In terms of runtime, our algorithm is high-speed. When the sub-algorithms of our algorithm presented in Table 5 are analyzed, one may think that the runtime complexity of the proposed algorithm is high; therefore, its performance would be low. However, our algorithm is relatively fast in practice, as seen in Fig. 6. Because, our algorithm improves clustering performance by using a two-phase method in the clustering process. First, summarization is performed using a micro-cluster structure instead of processing all the data. Then, an MST-based clustering approach is performed on these micro-clusters to increase the performance.

As we explained the theoretical background of our algorithm in the previous sections, we expected our algorithm to be more successful than its competitor in the clustering quality manner. Its most substantial ability is to define arbitrarily shaped clusters. The experimental studies support the theoretical background as shared in the tables and figures. In addition, it can process high-dimensional datasets and it is robust against the outliers, as proved in experimental studies. However, processing datasets that are high dimensional can degrade its runtime performance.

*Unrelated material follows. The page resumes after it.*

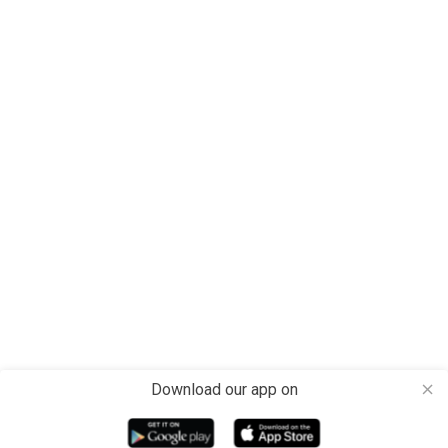
Download our app on
close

9 Conclusion and future works

In this study, we propose a new stream clustering algorithm that can detect arbitrary-shaped clusters, is robust to outliers, fast, and has high clustering success. For this purpose, KD-Tree defines micro-clusters, and MST forms the final clusters by being applied to the defined micro-clusters. The proposed algorithm has been subjected to various experimental studies to test its effectiveness in clustering success and runtime. To reveal the proposed algorithm's clustering success and runtime complexity, we compared it with the DenStream, DBSTREAM, and KD-AR Stream algorithms. According to the experimental studies, it has been observed that the proposed algorithm produced better results than its competitors in terms of clustering success and is also very fast in terms of runtime. According to the literature comparison, our algorithm achieved the highest clustering success with ARI value of 0.9812 on the MrData dataset containing 10% outliers. It also achieved the highest value with a Purity value of 0.9780 and the second highest result with an ARI value of 0.7509 on the KDD dataset, which is a large dataset. In general, highly competitive results were obtained on all datasets. It is concluded that the proposed algorithm is more successful than the compared algorithms in terms of clustering quality, detecting outliers, and defining arbitrary-shaped clusters in very low runtime complexity. However, high-dimensional datasets may slightly degrade the algorithm's runtime performance. Therefore, in future works, some feature selection or feature reduction methods are planned to be integrated to improve MCMSTStream runtime complexity further.